In dem Zusammenhang stellt sich eine weitere Frage: Wäre es möglich gewesen, früher auf die Infektionswelle zu reagieren? Das bejaht Kamran Khan, Gründer und CEO von BlueDot, einer Plattform aus dem Bereich der künstlichen Intelligenz (KI).
Bereits am 31. Dezember 2019 warnte er vor dem Krankheitsgeschehen in Wuhan, ohne den eigentlichen Auslöser zu kennen. Erst am 6. Januar 2020 meldeten sich die US-amerikanischen Centers for Disease Control and Prevention (CDC), und am 9. Januar berichtete die Weltgesundheitsorganisation (WHO) vom Geschehen.
Offizielle Stellen müssen sich auf chinesische Behörden – und damit auf deren intrasparente Kommunikation – verlassen. „Wir können Nachrichten über mögliche Ausbrüche jedoch anhand von Einträgen in Foren oder Blogs erkennen“, sagt Khan.
Hinzu kamen Ticketdaten von Fluggesellschaften. Mit seinem KI-Tool prognostizierte BlueDot den weiteren Ausbreitungsweg. Dies wäre eine Chance gewesen, vorzeitig zu handeln – und bleibt nunmehr eine Lehre für künftige Epidemien.
Im Moment ist wichtiger, zu klären, welche Möglichkeiten Ärzte und Politiker haben. Dieser Frage gingen Julien Riou und Christian L. Althaus von der Universität Bern nach. Sie haben anhand mathematischer Modellierungen herausgefunden, dass jede mit dem Virus infizierte Person zwei weitere Personen infiziert. Zu Beginn schwankte diese Basisreproduktionszahl R0 in China zwischen 1,4 und 3,8.
Ohne starke Kontrollmaßnahmen könnte es zur Pandemie kommen. Deshalb fordern die Autoren Maßnahmen, um R0 unter 1 zu drücken – etwa durch die rasche Erkennung von infizierten Personen inklusive möglicher Kontaktpersonen und durch deren Isolation.

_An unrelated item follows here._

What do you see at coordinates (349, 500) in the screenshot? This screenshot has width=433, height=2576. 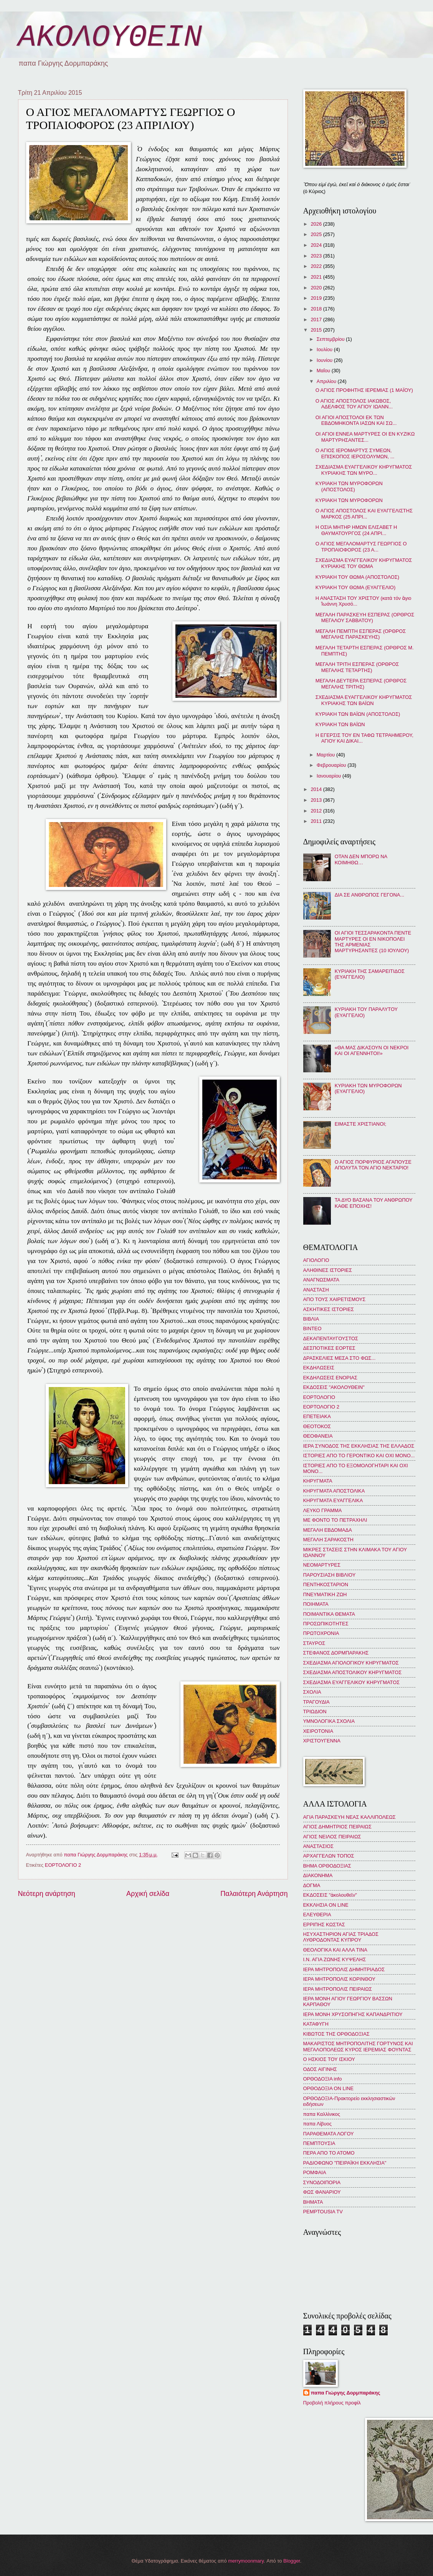 I see `ΚΥΡΙΑΚΗ ΤΩΝ ΜΥΡΟΦΟΡΩΝ` at bounding box center [349, 500].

Dazu passend hat das European Centre for Disease Prevention and Control (ECDC) weitere Empfehlungen veröffentlicht. ECDC-Experten warnen vor allem vor Tröpfchen- und Schmierinfektionen. Auch Stethoskope oder sonstige Gegenstände in Praxen kämen dafür infrage. Bei begründetem Verdacht sei eine Schutzkleidung mit FFP2- oder FFP3-Atemmasken, Augenschutz, Schutzkleidung und Handschuhen erforderlich.
Besonders wichtig sei dies bei Prozeduren mit erhöhtem Risiko der Bildung von Aerosolen, etwa Bronchoskopien, Intubationen oder Absaugungen von Sekret aus den Atemwegen. Die Patienten sind in geeigneten Räumlichkeiten zu isolieren, bis PCR-Tests negativ ausfielen. Wie lange Patienten mit 2019-nCoV kontagiös sind, weiß man derzeit nicht.